Among the entries that follow, find every line with the word "Garten" and copy it.

#### Listed entries:
=== Section Start ===

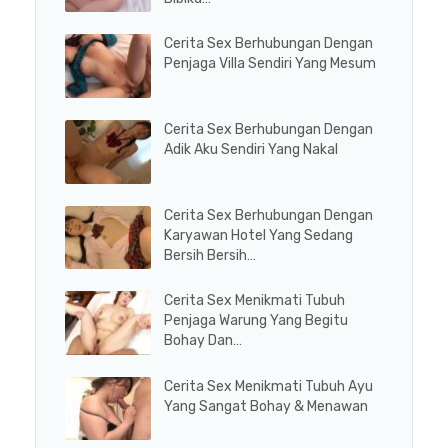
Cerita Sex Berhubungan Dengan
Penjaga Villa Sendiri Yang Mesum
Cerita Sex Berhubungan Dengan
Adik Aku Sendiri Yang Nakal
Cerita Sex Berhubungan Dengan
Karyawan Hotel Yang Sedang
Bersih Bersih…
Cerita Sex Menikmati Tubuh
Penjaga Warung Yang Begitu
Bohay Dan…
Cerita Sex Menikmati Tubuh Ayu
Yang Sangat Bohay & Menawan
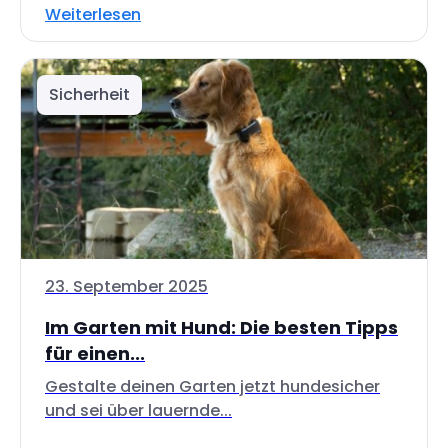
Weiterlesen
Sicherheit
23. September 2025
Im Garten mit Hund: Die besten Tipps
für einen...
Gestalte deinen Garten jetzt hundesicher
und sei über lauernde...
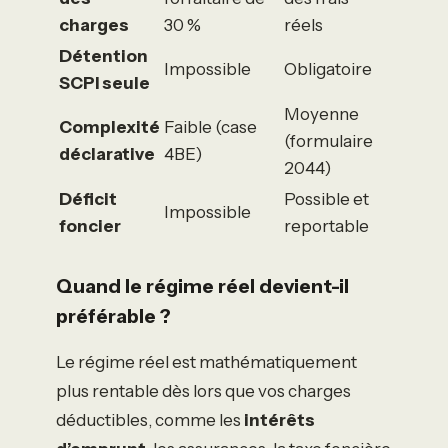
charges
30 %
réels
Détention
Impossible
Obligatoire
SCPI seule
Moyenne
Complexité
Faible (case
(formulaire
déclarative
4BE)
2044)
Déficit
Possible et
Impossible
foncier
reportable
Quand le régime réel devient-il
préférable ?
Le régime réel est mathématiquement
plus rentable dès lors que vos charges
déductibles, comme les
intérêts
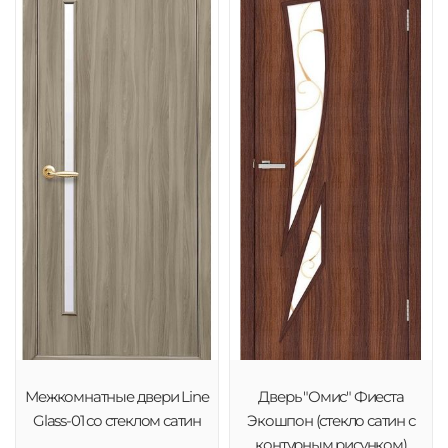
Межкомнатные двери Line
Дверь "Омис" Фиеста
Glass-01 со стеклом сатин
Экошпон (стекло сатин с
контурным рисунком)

=== Section End ===
=== Section Start ===

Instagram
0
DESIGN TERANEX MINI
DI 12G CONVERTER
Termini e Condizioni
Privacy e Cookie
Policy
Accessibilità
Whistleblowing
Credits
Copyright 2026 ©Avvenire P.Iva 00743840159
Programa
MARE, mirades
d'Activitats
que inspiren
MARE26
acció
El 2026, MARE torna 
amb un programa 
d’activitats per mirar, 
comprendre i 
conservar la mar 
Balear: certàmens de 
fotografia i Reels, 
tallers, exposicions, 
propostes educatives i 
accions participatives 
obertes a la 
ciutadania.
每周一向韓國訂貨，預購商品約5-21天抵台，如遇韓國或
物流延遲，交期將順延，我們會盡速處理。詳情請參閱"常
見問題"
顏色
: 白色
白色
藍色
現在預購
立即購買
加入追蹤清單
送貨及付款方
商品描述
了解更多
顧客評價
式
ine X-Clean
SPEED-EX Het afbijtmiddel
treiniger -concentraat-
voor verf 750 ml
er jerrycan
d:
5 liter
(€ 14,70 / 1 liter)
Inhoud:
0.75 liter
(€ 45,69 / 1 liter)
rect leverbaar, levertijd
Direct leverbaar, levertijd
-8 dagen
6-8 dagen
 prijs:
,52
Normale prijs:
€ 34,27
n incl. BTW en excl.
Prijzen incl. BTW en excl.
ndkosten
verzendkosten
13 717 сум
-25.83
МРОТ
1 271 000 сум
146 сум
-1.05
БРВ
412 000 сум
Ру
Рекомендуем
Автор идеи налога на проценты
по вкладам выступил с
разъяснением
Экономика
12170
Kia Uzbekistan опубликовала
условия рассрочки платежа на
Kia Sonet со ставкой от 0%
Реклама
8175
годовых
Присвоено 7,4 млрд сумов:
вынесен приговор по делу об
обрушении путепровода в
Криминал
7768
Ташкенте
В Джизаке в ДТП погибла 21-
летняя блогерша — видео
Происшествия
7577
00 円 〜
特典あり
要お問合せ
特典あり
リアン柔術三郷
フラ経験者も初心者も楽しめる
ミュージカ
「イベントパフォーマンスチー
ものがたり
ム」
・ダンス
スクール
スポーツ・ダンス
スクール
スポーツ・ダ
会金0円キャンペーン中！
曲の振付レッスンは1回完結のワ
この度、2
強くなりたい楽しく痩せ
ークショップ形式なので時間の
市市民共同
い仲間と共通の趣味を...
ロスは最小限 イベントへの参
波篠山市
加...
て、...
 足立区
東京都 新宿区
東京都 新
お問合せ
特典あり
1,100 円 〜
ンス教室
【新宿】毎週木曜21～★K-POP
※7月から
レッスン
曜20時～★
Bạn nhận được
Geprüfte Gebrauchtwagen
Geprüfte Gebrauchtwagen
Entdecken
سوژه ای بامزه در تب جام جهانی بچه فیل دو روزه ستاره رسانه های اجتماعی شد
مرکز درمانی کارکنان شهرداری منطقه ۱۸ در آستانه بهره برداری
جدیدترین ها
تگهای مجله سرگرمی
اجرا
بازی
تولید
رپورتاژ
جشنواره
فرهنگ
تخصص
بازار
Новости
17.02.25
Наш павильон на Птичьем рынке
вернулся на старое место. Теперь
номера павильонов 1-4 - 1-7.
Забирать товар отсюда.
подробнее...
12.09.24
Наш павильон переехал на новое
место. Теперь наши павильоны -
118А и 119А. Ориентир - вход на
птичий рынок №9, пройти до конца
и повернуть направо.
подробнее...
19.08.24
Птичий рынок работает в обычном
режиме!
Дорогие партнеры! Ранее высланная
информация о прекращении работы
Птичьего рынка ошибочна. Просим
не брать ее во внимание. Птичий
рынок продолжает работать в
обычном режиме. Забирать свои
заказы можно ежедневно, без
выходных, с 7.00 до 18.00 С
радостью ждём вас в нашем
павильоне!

=== Section End ===

#### Solution:
Im Garten mit Hund: Die besten Tipps
Gestalte deinen Garten jetzt hundesicher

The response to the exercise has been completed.